§ **What to do**:
What are the lines, word for word, from the line with "Uudised ja pressiteated" up to and including the line with "zählten. Etwas anderes" in the records below? Omit the pictures.

Extracted page text data:
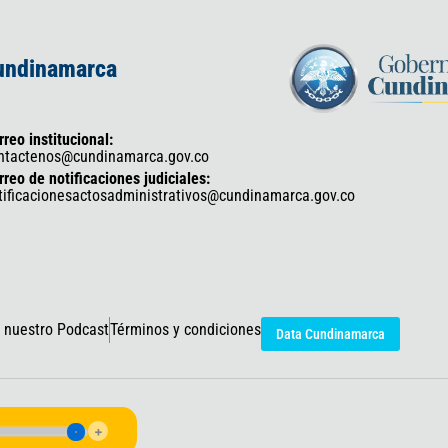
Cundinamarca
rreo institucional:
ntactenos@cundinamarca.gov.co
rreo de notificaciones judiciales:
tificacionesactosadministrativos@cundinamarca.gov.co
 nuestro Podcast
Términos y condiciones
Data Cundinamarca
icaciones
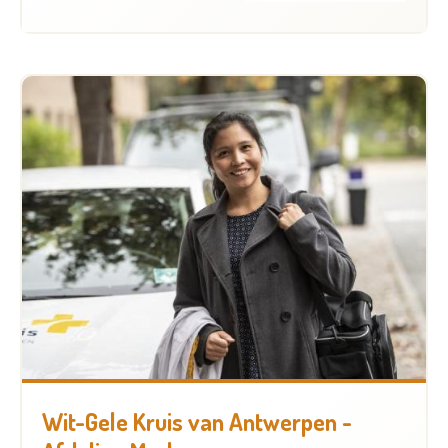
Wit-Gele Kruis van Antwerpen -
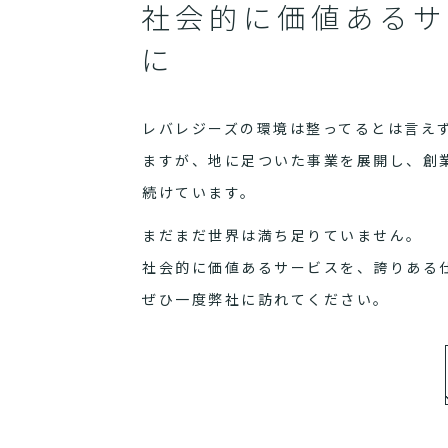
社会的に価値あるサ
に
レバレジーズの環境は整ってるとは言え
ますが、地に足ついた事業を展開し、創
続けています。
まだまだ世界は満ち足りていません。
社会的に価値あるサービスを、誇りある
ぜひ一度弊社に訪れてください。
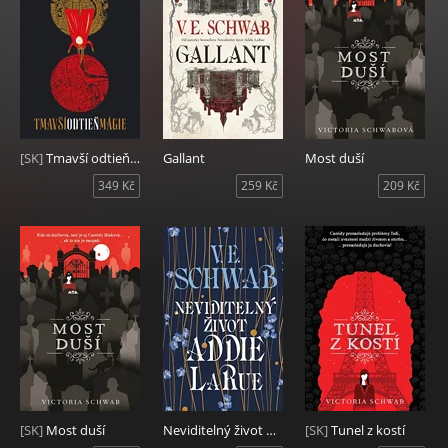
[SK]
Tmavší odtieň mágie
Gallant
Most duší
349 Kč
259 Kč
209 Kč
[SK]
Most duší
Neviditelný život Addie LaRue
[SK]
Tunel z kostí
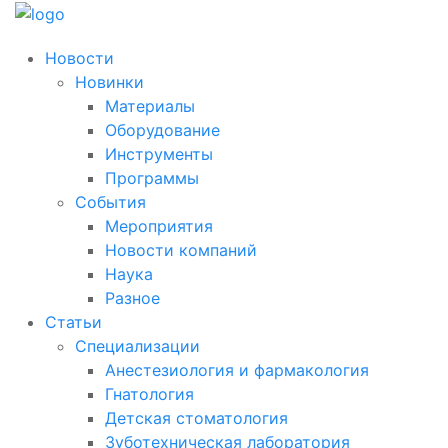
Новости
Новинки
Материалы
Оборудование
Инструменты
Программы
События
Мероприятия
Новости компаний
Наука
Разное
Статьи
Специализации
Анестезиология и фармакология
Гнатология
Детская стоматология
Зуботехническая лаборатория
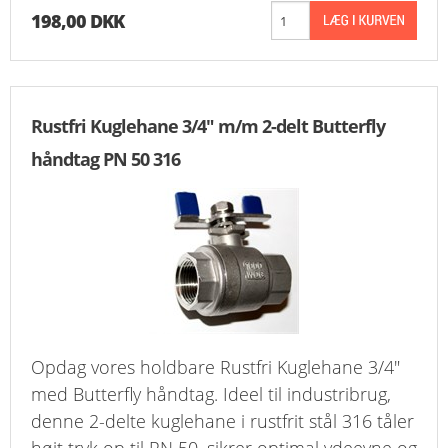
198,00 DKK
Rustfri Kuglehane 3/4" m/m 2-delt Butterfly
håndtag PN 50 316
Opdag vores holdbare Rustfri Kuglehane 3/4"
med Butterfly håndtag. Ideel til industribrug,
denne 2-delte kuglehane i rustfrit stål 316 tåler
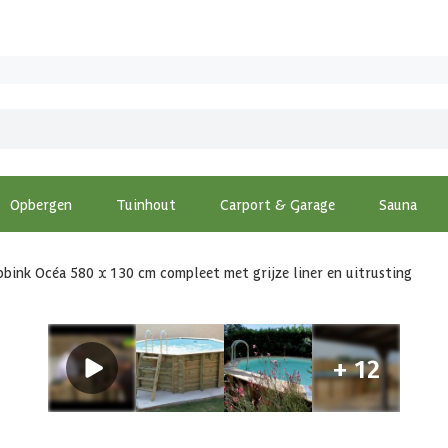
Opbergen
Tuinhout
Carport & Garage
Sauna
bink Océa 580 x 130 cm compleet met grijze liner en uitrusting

--

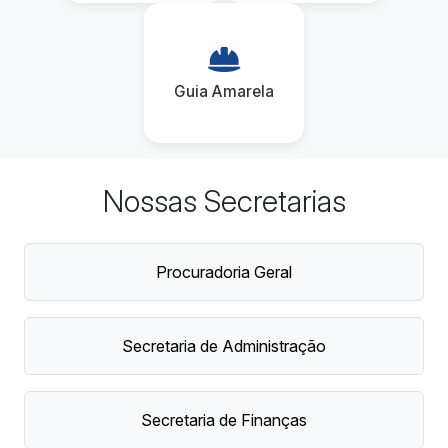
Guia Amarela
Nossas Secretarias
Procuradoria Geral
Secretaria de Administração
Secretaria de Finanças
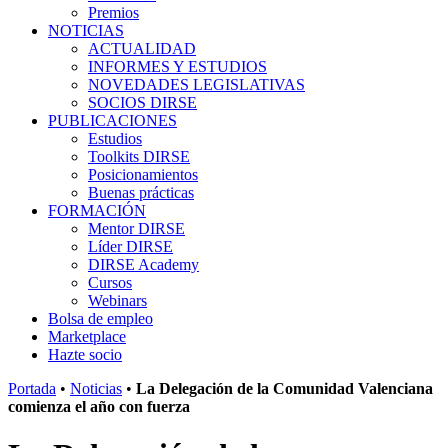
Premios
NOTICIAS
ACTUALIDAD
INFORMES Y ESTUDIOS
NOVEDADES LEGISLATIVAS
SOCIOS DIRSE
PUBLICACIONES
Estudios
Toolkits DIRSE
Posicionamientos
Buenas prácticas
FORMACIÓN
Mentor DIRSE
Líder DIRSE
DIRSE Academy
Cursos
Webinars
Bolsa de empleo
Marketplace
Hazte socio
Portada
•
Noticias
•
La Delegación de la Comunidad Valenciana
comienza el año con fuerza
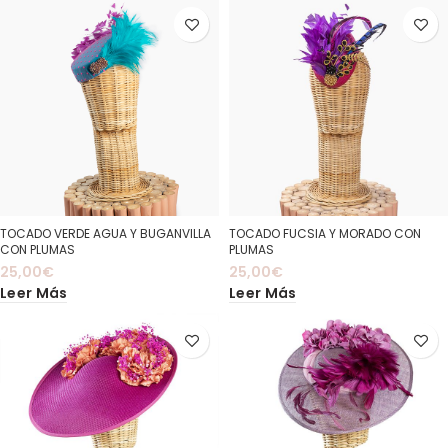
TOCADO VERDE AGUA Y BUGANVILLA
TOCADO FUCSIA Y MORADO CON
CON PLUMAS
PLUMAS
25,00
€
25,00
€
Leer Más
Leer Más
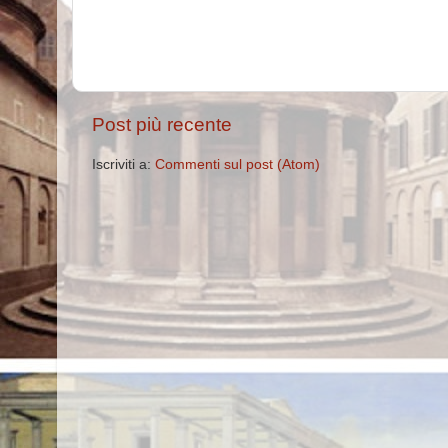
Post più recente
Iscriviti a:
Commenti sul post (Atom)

* * *

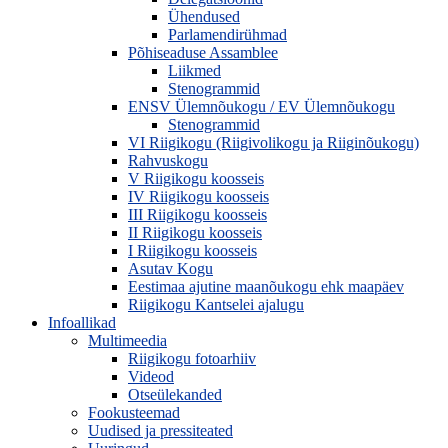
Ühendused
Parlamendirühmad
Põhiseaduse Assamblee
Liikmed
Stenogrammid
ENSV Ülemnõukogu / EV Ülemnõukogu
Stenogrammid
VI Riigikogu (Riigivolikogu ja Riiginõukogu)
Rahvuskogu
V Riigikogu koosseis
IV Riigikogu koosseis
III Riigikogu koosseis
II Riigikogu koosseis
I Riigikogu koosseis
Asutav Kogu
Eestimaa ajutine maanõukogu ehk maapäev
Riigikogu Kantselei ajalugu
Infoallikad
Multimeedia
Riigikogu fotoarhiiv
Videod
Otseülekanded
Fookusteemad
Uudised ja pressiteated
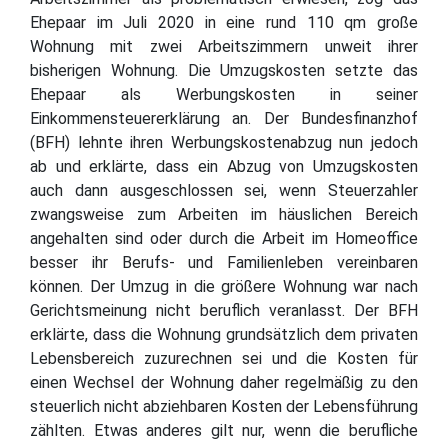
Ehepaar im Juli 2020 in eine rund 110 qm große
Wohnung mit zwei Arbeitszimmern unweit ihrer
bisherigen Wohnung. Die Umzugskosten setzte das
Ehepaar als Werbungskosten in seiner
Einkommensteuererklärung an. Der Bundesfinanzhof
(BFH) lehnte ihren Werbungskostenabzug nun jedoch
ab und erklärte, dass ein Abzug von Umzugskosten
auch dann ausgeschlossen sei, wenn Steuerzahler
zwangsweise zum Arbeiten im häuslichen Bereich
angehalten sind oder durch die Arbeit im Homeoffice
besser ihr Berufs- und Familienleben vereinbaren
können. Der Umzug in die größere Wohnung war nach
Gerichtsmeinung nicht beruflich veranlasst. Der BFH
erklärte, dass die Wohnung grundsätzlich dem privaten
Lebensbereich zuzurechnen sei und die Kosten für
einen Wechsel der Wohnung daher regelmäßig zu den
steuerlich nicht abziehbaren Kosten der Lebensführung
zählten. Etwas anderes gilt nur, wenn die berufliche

§ **Response below**:
Uudised ja pressiteated
Ehepaar im Juli 2020 in eine rund 110 qm große
Wohnung mit zwei Arbeitszimmern unweit ihrer
bisherigen Wohnung. Die Umzugskosten setzte das
Ehepaar als Werbungskosten in seiner
Einkommensteuererklärung an. Der Bundesfinanzhof
(BFH) lehnte ihren Werbungskostenabzug nun jedoch
ab und erklärte, dass ein Abzug von Umzugskosten
auch dann ausgeschlossen sei, wenn Steuerzahler
zwangsweise zum Arbeiten im häuslichen Bereich
angehalten sind oder durch die Arbeit im Homeoffice
besser ihr Berufs- und Familienleben vereinbaren
können. Der Umzug in die größere Wohnung war nach
Gerichtsmeinung nicht beruflich veranlasst. Der BFH
erklärte, dass die Wohnung grundsätzlich dem privaten
Lebensbereich zuzurechnen sei und die Kosten für
einen Wechsel der Wohnung daher regelmäßig zu den
steuerlich nicht abziehbaren Kosten der Lebensführung
zählten. Etwas anderes gilt nur, wenn die berufliche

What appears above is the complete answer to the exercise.